Embodiments of the disclosure may also provide a method for controlling operation of a well. The method includes introducing a gas into a separator. The method also includes removing particles from the gas using the separator to produce a clean gas. The method also includes introducing the clean gas into a compressor. The method also includes determining when a plunger is at a predetermined position in the well. The method also includes transmitting a first signal to a controller when the plunger is at the predetermined position in the well. The method also includes causing the compressor to not compress the clean gas flowing therethrough in response to the first signal. The method also includes actuating a valve into a first position in response to the first signal, thereby allowing the plunger to descend in the well. The method also includes transmitting a second signal to the controller a predetermined amount of time after the plunger is determined to be at the predetermined position in the well. The method also includes compressing the clean gas using the compressor in response to the second signal. The method also includes actuating the valve into a second position in response to the second signal, thereby causing the plunger to ascend in the well.
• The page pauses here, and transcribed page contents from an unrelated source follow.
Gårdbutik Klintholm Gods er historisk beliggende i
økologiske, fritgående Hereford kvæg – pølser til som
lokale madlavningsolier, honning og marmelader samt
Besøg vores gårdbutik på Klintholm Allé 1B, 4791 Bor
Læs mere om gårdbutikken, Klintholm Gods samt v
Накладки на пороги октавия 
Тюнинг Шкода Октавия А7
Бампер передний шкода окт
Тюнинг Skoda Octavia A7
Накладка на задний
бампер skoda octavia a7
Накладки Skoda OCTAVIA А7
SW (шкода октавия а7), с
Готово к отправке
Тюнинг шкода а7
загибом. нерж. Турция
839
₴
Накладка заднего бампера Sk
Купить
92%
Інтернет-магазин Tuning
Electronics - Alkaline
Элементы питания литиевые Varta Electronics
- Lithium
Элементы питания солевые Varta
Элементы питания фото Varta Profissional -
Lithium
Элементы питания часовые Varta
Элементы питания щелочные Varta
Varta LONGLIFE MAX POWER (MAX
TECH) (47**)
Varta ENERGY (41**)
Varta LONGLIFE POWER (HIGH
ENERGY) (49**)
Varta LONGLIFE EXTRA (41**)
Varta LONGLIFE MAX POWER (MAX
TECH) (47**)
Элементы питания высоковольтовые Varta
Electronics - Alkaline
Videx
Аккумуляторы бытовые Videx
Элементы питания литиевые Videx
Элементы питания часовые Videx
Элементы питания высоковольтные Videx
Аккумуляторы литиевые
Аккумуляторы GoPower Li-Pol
The accompanying drawings, which are incorporated in and constitute a part of this specification, illustrate embodiments of the present teachings and together with the description, serve to explain the principles of the present teachings. In the figures:
it should be noted that some details of the figure have been simplified and are drawn to facilitate understanding of the embodiments rather than to maintain strict structural accuracy, detail, and scale.
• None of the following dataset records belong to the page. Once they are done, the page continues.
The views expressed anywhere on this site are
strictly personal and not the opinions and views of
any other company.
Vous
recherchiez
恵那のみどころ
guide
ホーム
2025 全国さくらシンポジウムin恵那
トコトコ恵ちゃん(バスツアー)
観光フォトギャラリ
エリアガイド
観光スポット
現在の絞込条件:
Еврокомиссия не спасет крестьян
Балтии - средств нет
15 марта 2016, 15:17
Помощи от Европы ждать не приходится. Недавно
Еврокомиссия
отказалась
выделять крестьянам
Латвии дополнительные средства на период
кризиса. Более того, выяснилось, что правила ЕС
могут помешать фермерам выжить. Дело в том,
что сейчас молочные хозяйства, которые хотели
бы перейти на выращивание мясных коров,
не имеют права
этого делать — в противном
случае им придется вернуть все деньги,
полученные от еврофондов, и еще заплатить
In general, embodiments of the present disclosure may provide a gas-lift well production system, and method for operating such system, which may include paired controllers, optionally with remote configuration access. The system may generally include a compressor, with a compressor controller, and a wellhead (i.e., equipment positioned at the top of a well), with a wellhead controller. The wellhead controller and the compressor controller may be in two-way communication with one another such that they are able send control and/or status signals therebetween. The wellhead controller may determine when one or more system operating characteristics are suboptimal (e.g., plunger cycle time is too long). In response, the wellhead controller may communicate a signal indicative of this determination to the compressor controller.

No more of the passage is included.